+++ DATA EXTRACT
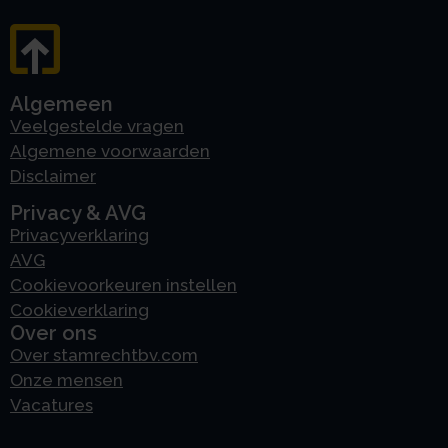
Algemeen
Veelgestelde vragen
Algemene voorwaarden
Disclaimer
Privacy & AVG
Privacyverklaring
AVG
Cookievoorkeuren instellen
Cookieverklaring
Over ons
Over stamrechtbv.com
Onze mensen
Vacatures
++++++
+++ DATA EXTRACT
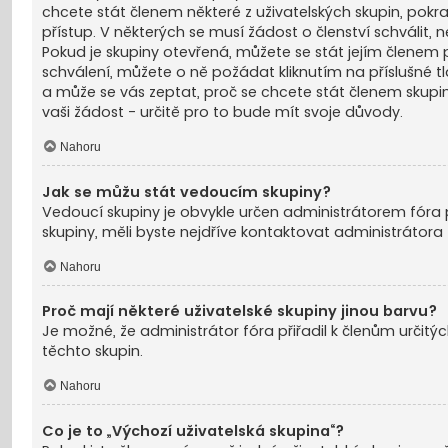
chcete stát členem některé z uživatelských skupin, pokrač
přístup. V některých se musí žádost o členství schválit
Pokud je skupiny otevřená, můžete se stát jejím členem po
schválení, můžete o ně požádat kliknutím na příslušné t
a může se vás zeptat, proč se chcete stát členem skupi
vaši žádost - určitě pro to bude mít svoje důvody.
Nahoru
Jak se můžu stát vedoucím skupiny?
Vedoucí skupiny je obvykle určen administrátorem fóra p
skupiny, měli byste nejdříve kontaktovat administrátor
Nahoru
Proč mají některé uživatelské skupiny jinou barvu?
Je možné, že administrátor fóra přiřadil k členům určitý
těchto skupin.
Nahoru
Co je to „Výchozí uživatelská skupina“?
++++++
+++ DATA EXTRACT
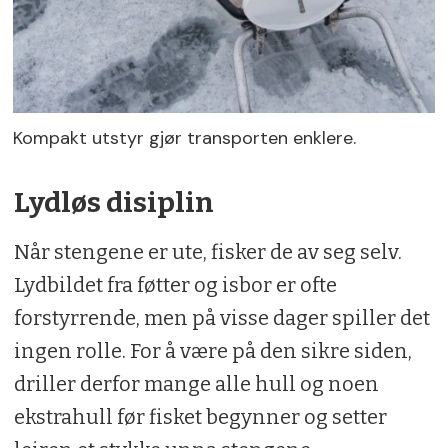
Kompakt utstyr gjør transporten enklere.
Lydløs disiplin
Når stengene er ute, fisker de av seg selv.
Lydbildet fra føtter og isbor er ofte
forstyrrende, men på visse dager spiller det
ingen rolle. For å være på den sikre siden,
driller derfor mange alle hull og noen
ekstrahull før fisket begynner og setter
++++++
WHAT THE TASK REQUIRES »
Show the lines of the data that hold the word "chcete".

ANSWER TO THIS PROBLEM »
chcete stát členem některé z uživatelských skupin, pokrač
a může se vás zeptat, proč se chcete stát členem skupi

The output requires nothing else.